Taking the entries below, transcribe only the lines starting with the one with "extérieurs, il représente" and going on through the one with "des zugreifenden Rechners sowie Uhrzeit der", exactly as written, without the pictures.

• **RECORDS FOR THIS TASK**

►

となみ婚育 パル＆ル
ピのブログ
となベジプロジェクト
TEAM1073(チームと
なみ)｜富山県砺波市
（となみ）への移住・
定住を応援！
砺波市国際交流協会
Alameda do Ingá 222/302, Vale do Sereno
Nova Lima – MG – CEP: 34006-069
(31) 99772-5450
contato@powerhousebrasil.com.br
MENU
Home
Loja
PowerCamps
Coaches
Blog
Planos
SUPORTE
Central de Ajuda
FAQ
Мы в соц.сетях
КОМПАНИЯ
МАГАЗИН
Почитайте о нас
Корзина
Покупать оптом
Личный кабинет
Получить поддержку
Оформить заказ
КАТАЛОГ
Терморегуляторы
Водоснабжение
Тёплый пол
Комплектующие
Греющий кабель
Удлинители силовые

◄
►

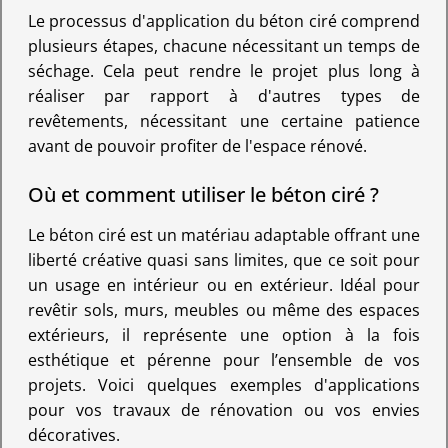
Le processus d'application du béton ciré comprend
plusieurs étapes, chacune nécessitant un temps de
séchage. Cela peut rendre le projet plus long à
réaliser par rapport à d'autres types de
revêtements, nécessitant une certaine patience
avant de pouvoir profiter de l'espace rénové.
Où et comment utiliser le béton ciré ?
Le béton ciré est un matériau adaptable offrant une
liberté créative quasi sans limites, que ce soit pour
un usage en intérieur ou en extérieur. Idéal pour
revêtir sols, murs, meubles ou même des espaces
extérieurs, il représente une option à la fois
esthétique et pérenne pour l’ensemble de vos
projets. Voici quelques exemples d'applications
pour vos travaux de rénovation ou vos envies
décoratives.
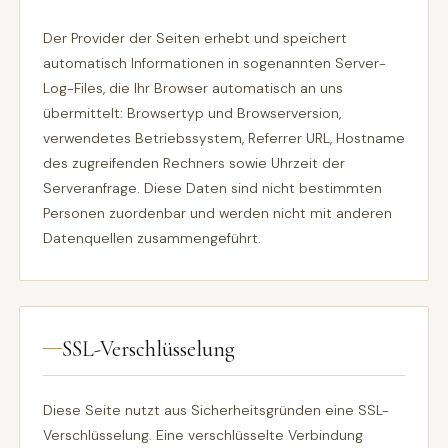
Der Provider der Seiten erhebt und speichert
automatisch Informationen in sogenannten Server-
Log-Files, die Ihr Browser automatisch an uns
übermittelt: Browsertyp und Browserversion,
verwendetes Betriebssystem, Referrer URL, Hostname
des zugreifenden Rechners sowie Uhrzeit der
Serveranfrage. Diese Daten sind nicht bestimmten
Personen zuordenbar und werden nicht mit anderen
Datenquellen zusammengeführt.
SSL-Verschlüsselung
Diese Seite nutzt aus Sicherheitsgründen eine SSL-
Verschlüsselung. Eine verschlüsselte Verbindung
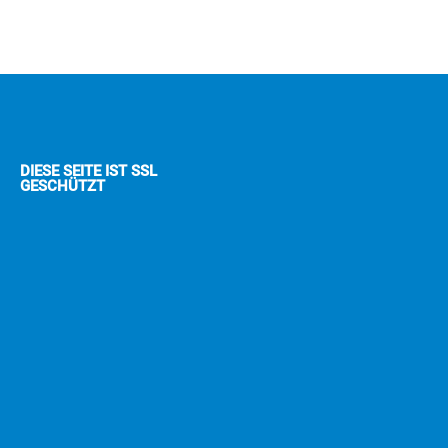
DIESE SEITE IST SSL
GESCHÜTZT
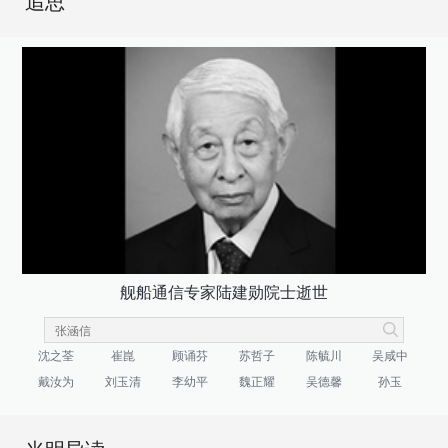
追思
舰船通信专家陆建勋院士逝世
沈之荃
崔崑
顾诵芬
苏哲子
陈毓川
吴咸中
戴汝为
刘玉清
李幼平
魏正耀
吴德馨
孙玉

◄

• **OUTPUT OF THE EXERCISE**
extérieurs, il représente une option à la fois
esthétique et pérenne pour l’ensemble de vos
projets. Voici quelques exemples d'applications
pour vos travaux de rénovation ou vos envies
décoratives.
Der Provider der Seiten erhebt und speichert
automatisch Informationen in sogenannten Server-
Log-Files, die Ihr Browser automatisch an uns
übermittelt: Browsertyp und Browserversion,
verwendetes Betriebssystem, Referrer URL, Hostname
des zugreifenden Rechners sowie Uhrzeit der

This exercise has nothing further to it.